Transcribed word for word, the lines below from the one with "Segment 'portal vein" through the last line of the records form the answer; no picture is to be included.

[TASK INPUTS]

········

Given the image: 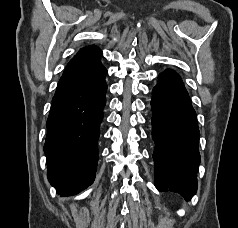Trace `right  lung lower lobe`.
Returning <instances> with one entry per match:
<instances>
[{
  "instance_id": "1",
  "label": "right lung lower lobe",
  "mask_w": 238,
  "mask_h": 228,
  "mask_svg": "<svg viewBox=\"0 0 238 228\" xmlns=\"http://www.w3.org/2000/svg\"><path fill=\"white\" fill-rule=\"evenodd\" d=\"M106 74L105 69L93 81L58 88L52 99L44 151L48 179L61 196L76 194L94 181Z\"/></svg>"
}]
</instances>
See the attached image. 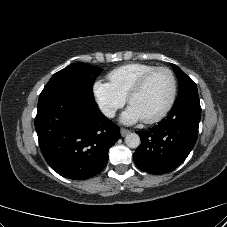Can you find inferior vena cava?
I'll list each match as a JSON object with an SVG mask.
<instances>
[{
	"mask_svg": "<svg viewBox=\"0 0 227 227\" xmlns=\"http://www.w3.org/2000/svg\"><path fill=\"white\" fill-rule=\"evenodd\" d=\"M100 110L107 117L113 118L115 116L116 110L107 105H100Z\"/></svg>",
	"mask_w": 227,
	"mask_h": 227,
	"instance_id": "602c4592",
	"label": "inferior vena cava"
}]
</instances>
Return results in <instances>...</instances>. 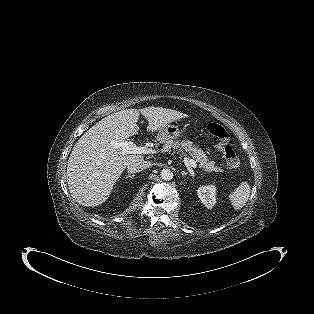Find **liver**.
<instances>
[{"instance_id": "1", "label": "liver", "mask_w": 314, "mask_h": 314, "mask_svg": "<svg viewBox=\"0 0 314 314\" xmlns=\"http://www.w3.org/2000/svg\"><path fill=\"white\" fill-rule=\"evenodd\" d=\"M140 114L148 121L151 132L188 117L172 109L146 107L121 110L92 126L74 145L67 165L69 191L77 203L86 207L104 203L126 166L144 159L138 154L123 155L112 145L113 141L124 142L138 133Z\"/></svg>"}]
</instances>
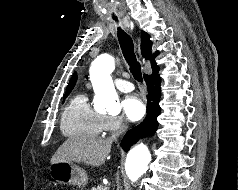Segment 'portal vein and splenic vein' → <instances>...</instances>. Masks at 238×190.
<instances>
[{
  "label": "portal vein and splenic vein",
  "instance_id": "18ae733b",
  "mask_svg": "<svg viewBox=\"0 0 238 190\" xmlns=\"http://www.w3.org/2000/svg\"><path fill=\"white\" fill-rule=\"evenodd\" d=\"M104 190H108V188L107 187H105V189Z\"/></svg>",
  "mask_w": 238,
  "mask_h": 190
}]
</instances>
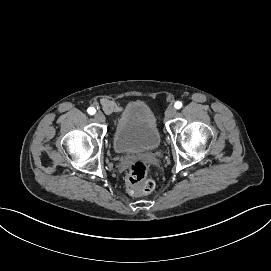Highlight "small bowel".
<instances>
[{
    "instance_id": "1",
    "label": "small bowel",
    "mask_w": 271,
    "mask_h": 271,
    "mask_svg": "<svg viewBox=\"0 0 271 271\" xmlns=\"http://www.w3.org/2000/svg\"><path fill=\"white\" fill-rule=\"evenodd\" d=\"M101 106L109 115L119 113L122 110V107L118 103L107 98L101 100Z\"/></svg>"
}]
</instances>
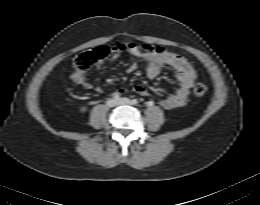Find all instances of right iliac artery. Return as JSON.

········

[SOLUTION TO THIS TASK]
Segment 'portal vein and splenic vein' → <instances>...</instances>. Masks at 238×190.
<instances>
[{
  "label": "portal vein and splenic vein",
  "instance_id": "18ae733b",
  "mask_svg": "<svg viewBox=\"0 0 238 190\" xmlns=\"http://www.w3.org/2000/svg\"><path fill=\"white\" fill-rule=\"evenodd\" d=\"M104 190H108V188L107 187H105V189Z\"/></svg>",
  "mask_w": 238,
  "mask_h": 190
}]
</instances>
Highlight "small bowel".
<instances>
[{
    "instance_id": "1",
    "label": "small bowel",
    "mask_w": 271,
    "mask_h": 271,
    "mask_svg": "<svg viewBox=\"0 0 271 271\" xmlns=\"http://www.w3.org/2000/svg\"><path fill=\"white\" fill-rule=\"evenodd\" d=\"M101 106L109 115L119 113L122 110V107L118 103L107 98L101 100Z\"/></svg>"
}]
</instances>
Find all instances of right iliac artery. Return as JSON.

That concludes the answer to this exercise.